● **TASK STATEMENT**
Write out exactly the lines running from the one with "Служба контроля качества и сервиса (76, 2360)" to the end of the data, including both of those lines and excluding pictures.
-- MATERIAL PROVIDED follows --
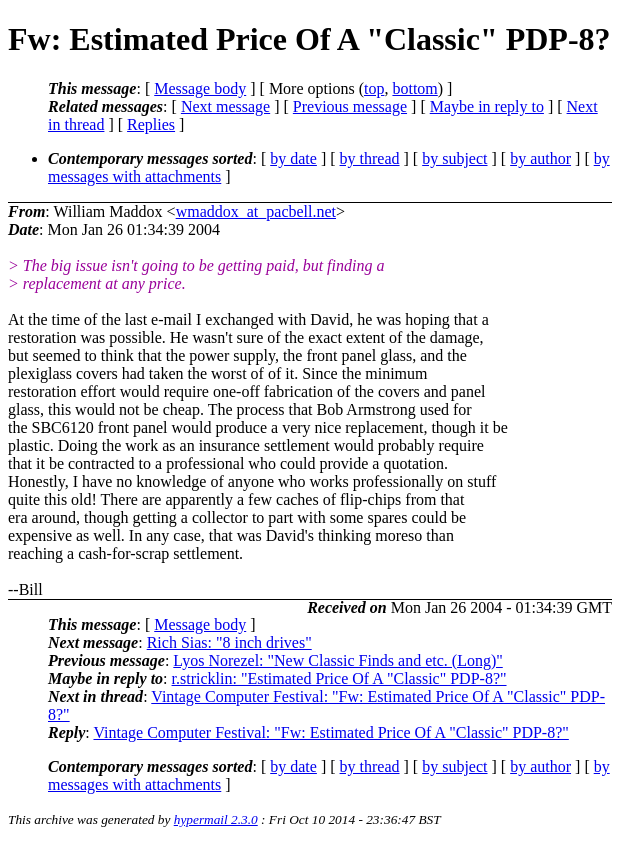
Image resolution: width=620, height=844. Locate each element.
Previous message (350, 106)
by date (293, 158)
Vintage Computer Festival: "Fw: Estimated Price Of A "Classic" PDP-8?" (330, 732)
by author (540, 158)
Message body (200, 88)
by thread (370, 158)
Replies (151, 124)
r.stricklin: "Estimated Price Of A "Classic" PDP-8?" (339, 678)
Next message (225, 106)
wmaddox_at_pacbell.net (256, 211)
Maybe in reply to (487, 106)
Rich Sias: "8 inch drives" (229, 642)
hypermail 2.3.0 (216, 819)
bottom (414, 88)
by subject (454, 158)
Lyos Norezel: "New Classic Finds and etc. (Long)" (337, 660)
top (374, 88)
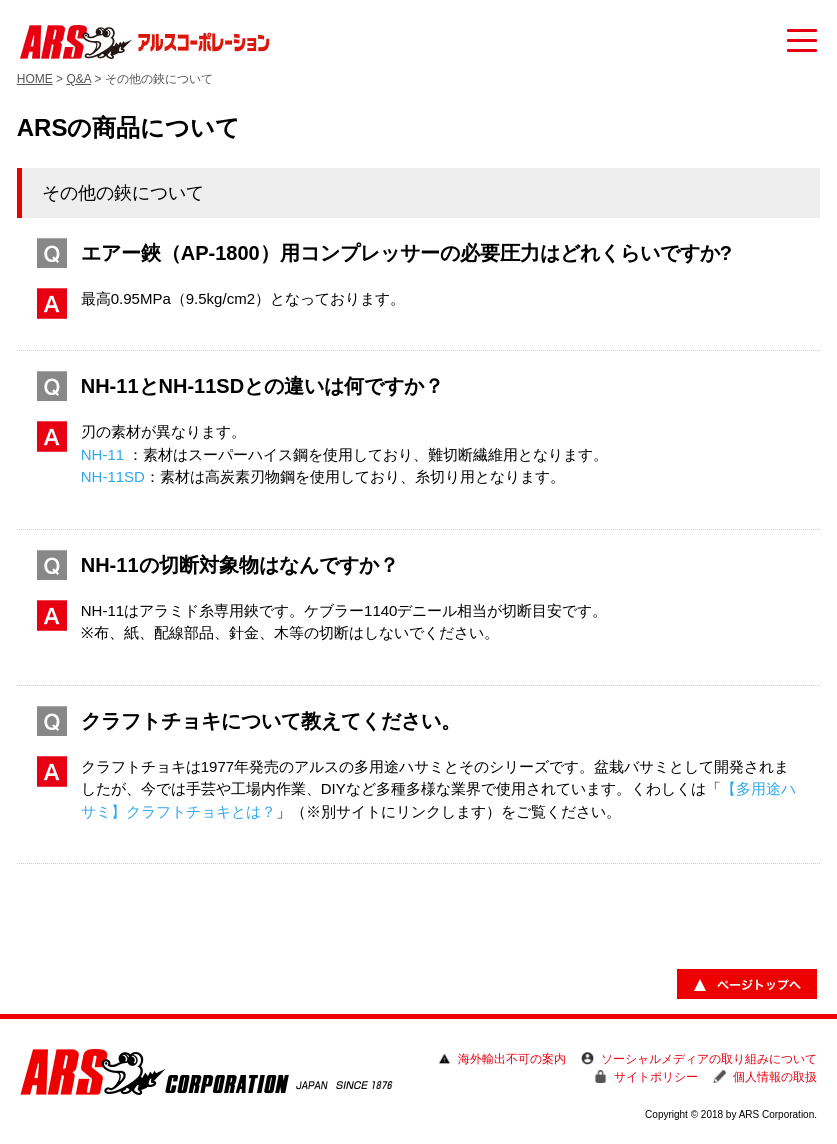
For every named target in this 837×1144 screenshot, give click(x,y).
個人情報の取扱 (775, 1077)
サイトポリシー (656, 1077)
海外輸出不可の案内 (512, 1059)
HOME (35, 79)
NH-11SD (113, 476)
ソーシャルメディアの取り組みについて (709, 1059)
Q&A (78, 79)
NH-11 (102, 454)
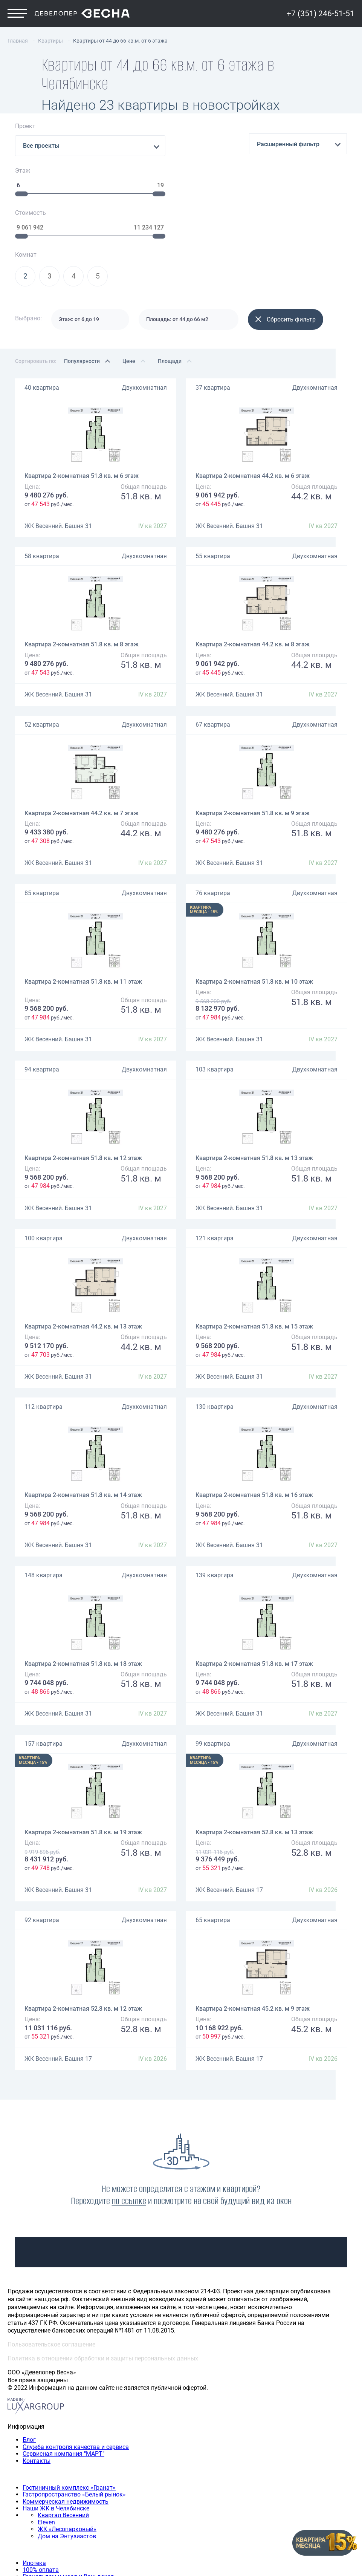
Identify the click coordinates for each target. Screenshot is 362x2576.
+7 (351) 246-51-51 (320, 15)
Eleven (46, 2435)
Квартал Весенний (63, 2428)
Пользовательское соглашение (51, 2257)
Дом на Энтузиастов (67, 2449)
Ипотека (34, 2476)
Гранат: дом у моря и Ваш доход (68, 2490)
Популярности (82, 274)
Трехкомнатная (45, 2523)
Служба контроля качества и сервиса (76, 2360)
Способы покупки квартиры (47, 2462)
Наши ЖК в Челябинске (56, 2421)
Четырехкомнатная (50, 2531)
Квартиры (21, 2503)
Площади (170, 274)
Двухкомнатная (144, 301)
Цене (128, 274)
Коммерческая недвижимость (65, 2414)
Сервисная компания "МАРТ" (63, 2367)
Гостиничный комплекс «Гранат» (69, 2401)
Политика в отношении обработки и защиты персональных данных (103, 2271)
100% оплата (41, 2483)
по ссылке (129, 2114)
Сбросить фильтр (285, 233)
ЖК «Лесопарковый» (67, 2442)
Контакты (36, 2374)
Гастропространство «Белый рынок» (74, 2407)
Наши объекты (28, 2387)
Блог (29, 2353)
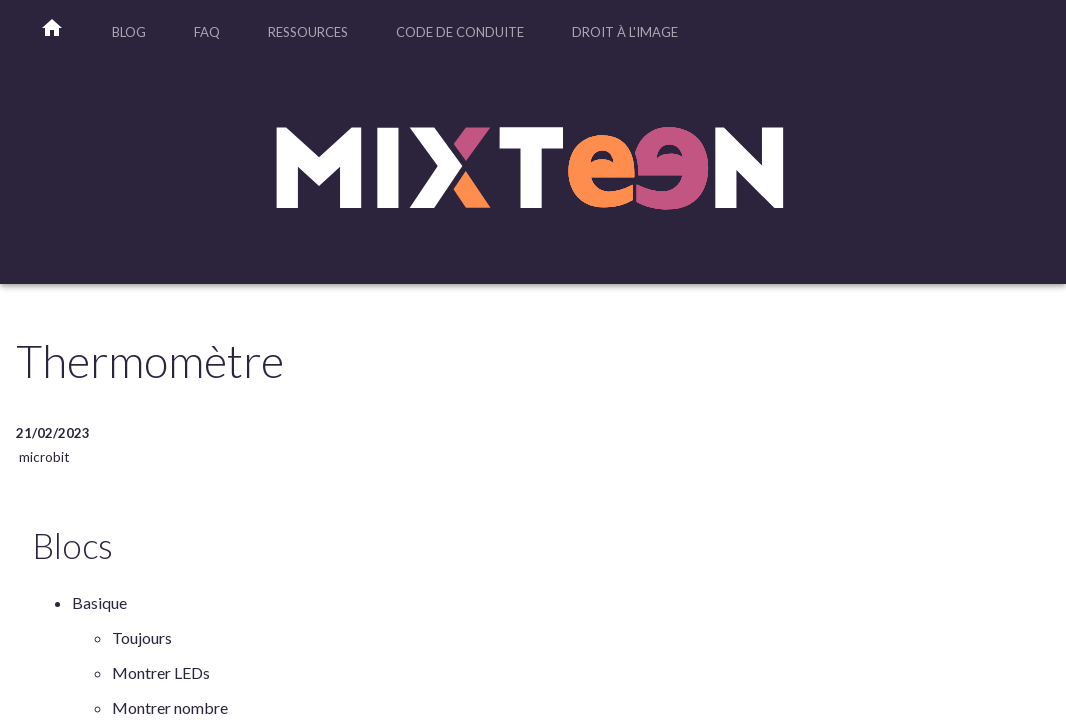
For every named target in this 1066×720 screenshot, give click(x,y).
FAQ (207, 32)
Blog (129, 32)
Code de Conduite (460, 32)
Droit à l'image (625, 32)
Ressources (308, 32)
-- MATERIAL PROVIDED concluded --
● **TASK SOLUTION**
Служба контроля качества и сервиса (76, 2360)
Способы покупки квартиры (47, 2462)
Наши ЖК в Челябинске (56, 2421)
Четырехкомнатная (50, 2531)
Квартиры (21, 2503)
Площади (170, 274)
Двухкомнатная (144, 301)
Цене (128, 274)
Коммерческая недвижимость (65, 2414)
Сервисная компания "МАРТ" (63, 2367)
Гостиничный комплекс «Гранат» (69, 2401)
Политика в отношении обработки и защиты персональных данных (103, 2271)
100% оплата (41, 2483)
по ссылке (129, 2114)
Сбросить фильтр (285, 233)
ЖК «Лесопарковый» (67, 2442)
Контакты (36, 2374)
Гастропространство «Белый рынок» (74, 2407)
Наши объекты (28, 2387)
Блог (29, 2353)
For every named target in this 1066×720 screenshot, give click(x,y).
FAQ (207, 32)
Blog (129, 32)
Code de Conduite (460, 32)
Droit à l'image (625, 32)
Ressources (308, 32)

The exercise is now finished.